[snip]
For one thing:
xref 4p2: If a "shall" or "shall not" requirement that appears
outside of a constraint is violated, the behavior is undefined.
And this sentence is repeated in the Appendix the summarizes
undefined behaviors. If a constraint violation implied undefined
behavior, I believe the standard would not have bothered to state
this exception.
Please engage your brain.
I have given you the benefit of the doubt. But even if I had not,
I would still give you the courtesy of keeping the sentiment to
myself.
Undefined behaviour as such does NOT require a diagnostic.
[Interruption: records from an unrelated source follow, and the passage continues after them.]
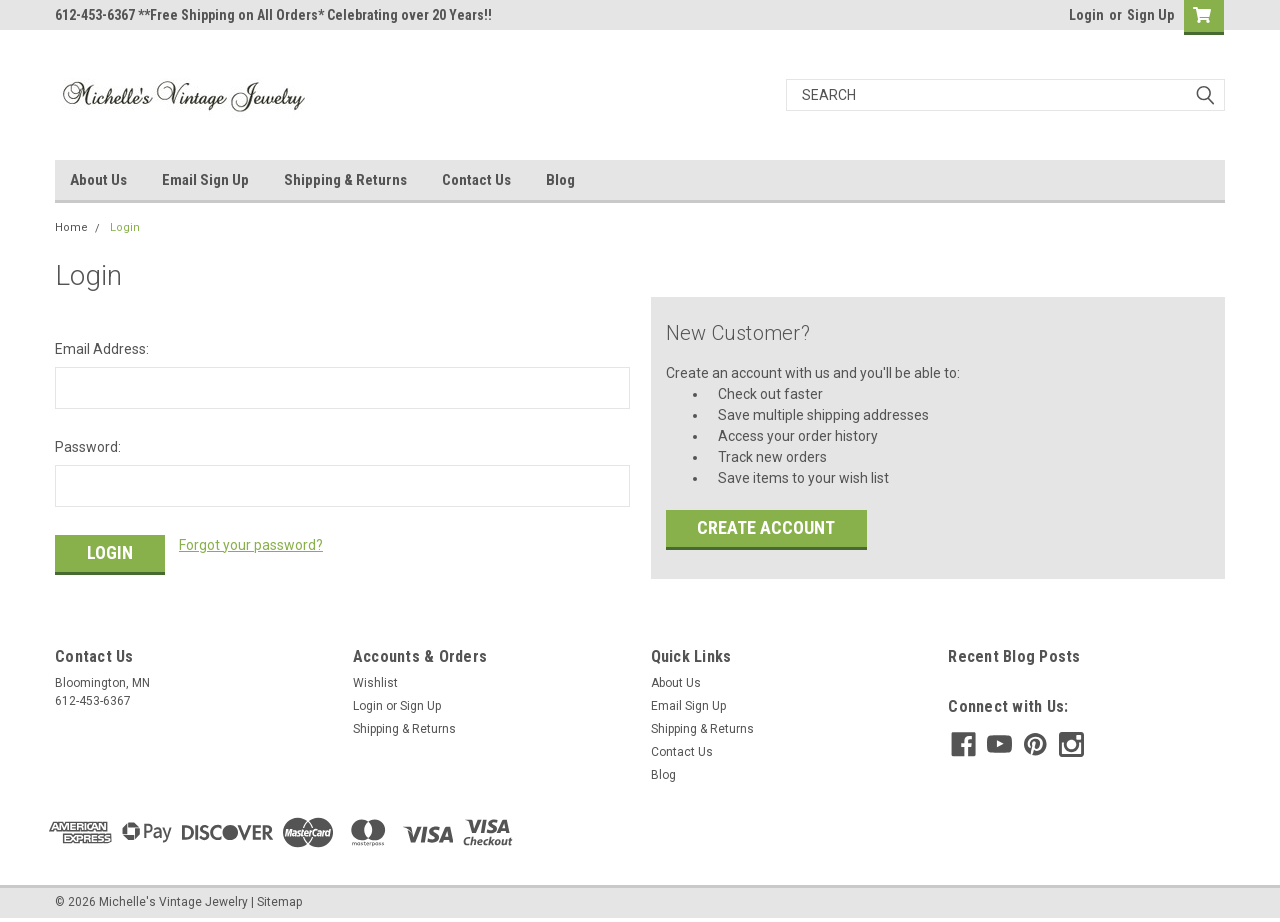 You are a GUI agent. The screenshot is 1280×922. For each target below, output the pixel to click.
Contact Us (476, 180)
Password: (88, 447)
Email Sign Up (205, 180)
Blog (560, 180)
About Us (98, 180)
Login (1086, 15)
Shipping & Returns (345, 180)
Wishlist (375, 683)
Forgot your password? (251, 545)
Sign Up (1150, 15)
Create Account (766, 527)
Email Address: (102, 349)
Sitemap (279, 902)
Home (71, 227) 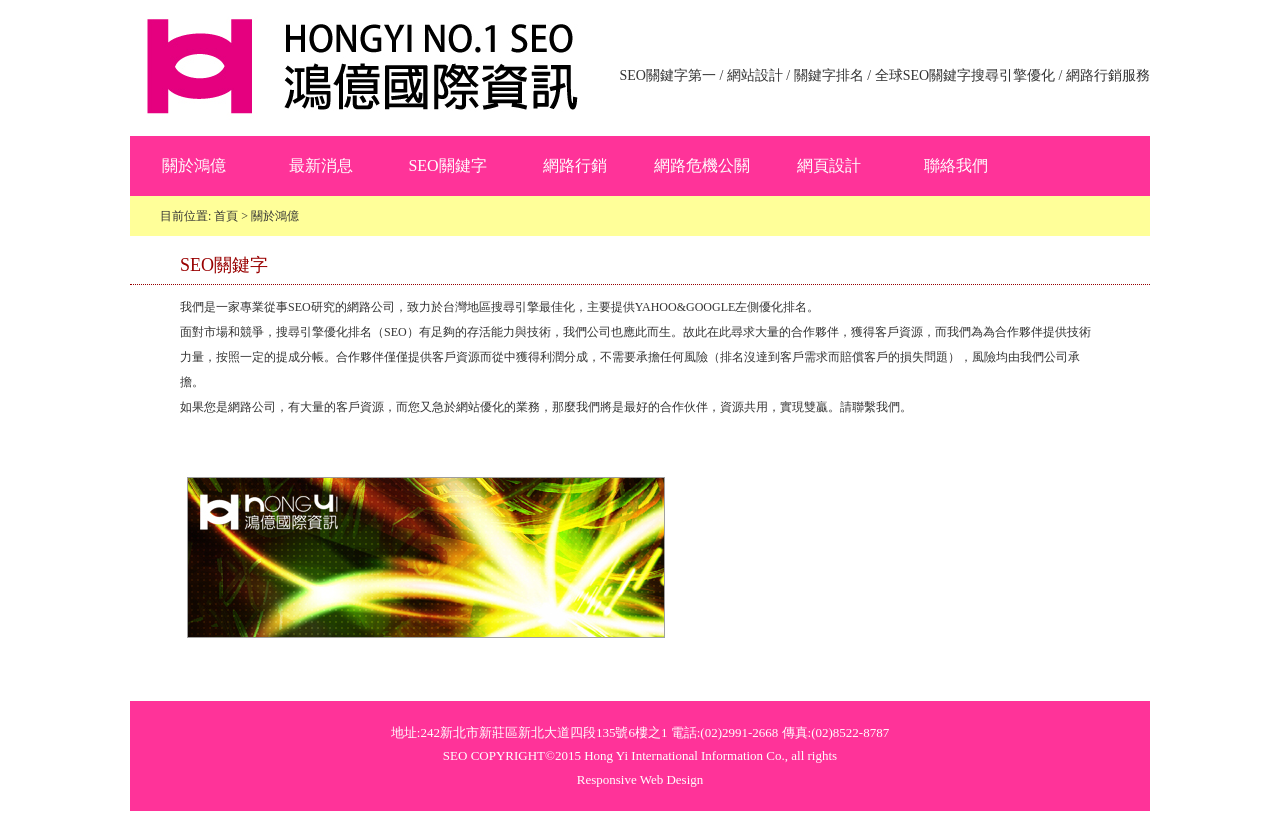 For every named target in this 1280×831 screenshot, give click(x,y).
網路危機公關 (702, 165)
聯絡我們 (956, 165)
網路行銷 (575, 165)
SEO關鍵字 (447, 165)
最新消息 (321, 165)
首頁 (226, 216)
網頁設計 (829, 165)
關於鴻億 (194, 165)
Hence
the distinction: violating a shall inside a constraint requires a
diagnostic, violating a shall outside a constraint doesn't.
There is no need to make that distinction with the wording that I
quoted. 5.1.1.3 already makes it clear a constraint violation
requires a diagnostic, even in the cases it is explicitly stated
to cause undefined behavior. The quote:
xref 5.1.1.3p1: A conforming implementation shall produce at least
one diagnostic message ... if a preprocessing translation unit or
translation unit contains a violation of any syntax rule or constraint,
even if the behavior is also explicitly specified as undefined or
implementation-defined.
So, if the sentence I cited in 4p2 just drops "that appears outside
of a constraint", a diagnostic would still be required for a constraint
violation. Instead, the standard clearly draws a line, as if to say
constraint violations do not necessarily imply undefined behavior.
The standard stil doesn't provide any clue about the behaviour of a
program violating a constraint, unless you can prove otherwise.
I have changed my mind. It is not unspecified behavior. My deduction
is now that the standard is realizing that a program with a constraint
violation may not exhibit any behavior whatsoever. Only if the
constraint violation also violates syntax or violates semantics does the
behavior of the program become undefined.
The example in 5.1.1.3 points to this:
xref 5.1.1.3p2: EXAMPLE An implementation shall issue a diagnostic
for the translation unit:
char i;
int i;
because in those cases where the wording in this International
Standard describes the behavior for a construct as being both
a constraint error and resulting in undefined behavior, the
constraint error shall be diagnosed.
The constraint error in this case is a violation of 6.7p3. But the
undefined behavior is the consequence of the defined semantics in
6.7.5p2.
That would be the case if the text said "because it allows the following".
As it is, the standard explains the semantics if the statement in question
were allowed by the language.
The standard explains why the statement is not actually allowed in
correct C programs. A compiler is not required to translate such code,
which wouldn't be the case if the code had valid semantics.
If the result of the constraint violation is undefined behavior, what
does it matter what the hypothetical semantics of it and following
statements would be? I don't think the standard would waste time
discussing hypothetical semantics, as such discussions should be
left in footnotes and rationales. The semantics are real, as if the
pointer conversion of the RHS was coerced via an implicit cast.